At first I had no idea what she meant by that, and so I really couldn’t say why I felt the sweat start rolling down my back. “What do you mean, the scary guy?” I said. “You mean that policeman over there?”
“Dex-terrr,” Astor said. “Not dumb,
scary
. Like when we saw the heads.”
“The
same
scary guy?”
They exchanged another look, and Cody shrugged. “Kind of,” Astor said.
“He saw my shadow,” Cody said in his soft, husky voice.
It was good to hear the boy open up like this, and even better, now I knew why the sweat was running down my back. He had said something about his shadow before, and I had ignored it. Now it was time to listen. I climbed into the backseat with them.
“How do you know he saw your shadow, Cody?”
“He
said
so,” Astor said. “And Cody could see
his
.”
Cody nodded, without taking his eyes off my face, looking at me with his usual guarded expression that showed nothing. And yet I could tell that he trusted me to take care of whatever this was. I wished I could share his optimism.
“When you say your shadow,” I asked him carefully, “do you mean the one on the ground that the sun makes?”
Cody shook his head.
“You have another shadow besides that,” I said.
Cody looked at me like I had asked him if was wearing pants, but he nodded. “Inside,” he said. “Like you used to have.”
I sat back against the seat and pretended to breathe. “Inside shadow.” It was a perfect description—elegant, economical, and accurate. And to add that I used to have one gave it a poignancy which I found quite moving.

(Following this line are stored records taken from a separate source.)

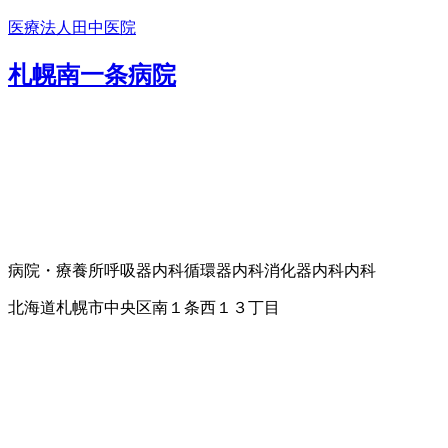
医療法人田中医院
札幌南一条病院
病院・療養所
呼吸器内科
循環器内科
消化器内科
内科
北海道札幌市中央区南１条西１３丁目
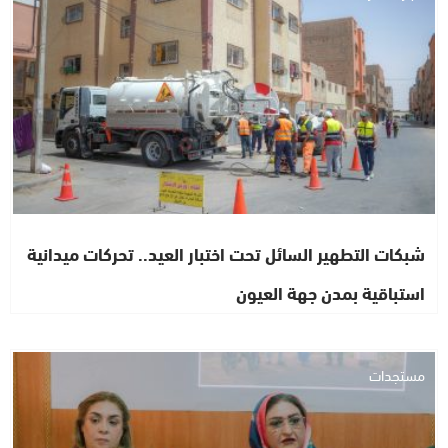
شبكات التطهير السائل تحت اختبار العيد.. تحركات ميدانية
استباقية بمدن جهة العيون
مستجدات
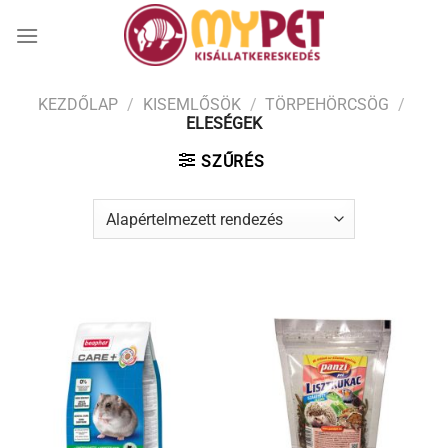
Skip
to
content
KEZDŐLAP
/
KISEMLŐSÖK
/
TÖRPEHÖRCSÖG
/
ELESÉGEK
SZŰRÉS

Of course, being moved really serves no useful purpose, and I usually manage to avoid it. In this case, I mentally shook myself and wondered what had happened to the proud towers of Castle Dexter, once so lofty and festooned with silk banners of pure reason. I remembered very well that I used to be smart, and yet here I was ignoring something important, ignoring it for far too long. Because the question was not what was Cody talking about. The real puzzle was why I had failed to understand him before.
Cody had seen another predator and recognized him when the dark thing inside him heard the roar of a fellow monster, just as I had known others when my Passenger was at home. And this other had recognized Cody for what he was in exactly the same way. But why that should frighten Cody and Astor into hiding in the car—
“Did the man say anything to you?” I asked them.
“He gave me this,” Cody said. He held out a buff-colored business card and I took it from him.
On the card was a stylized picture of a bull’s head, exactly like the one I had just seen around the neck of Kurt’s body out on the island. And underneath it was a perfect copy of Kurt’s tattoo:
MLK
.
The front door of the car opened and Deborah hurled herself behind the wheel. “Let’s go,” she said. “Get in your seat.” She slammed the key into the ignition and had the car started before I could even inhale to speak.
“Wait a minute,” I said after I managed to find a little air to work with.
“I don’t
have
a goddamned minute,” she said. “Come on.”
“He was here, Debs,” I said.
“For Christ’s sake, Dex,
who
was here?”
“I don’t know,” I admitted.
“Then how the fuck do you know he was here?”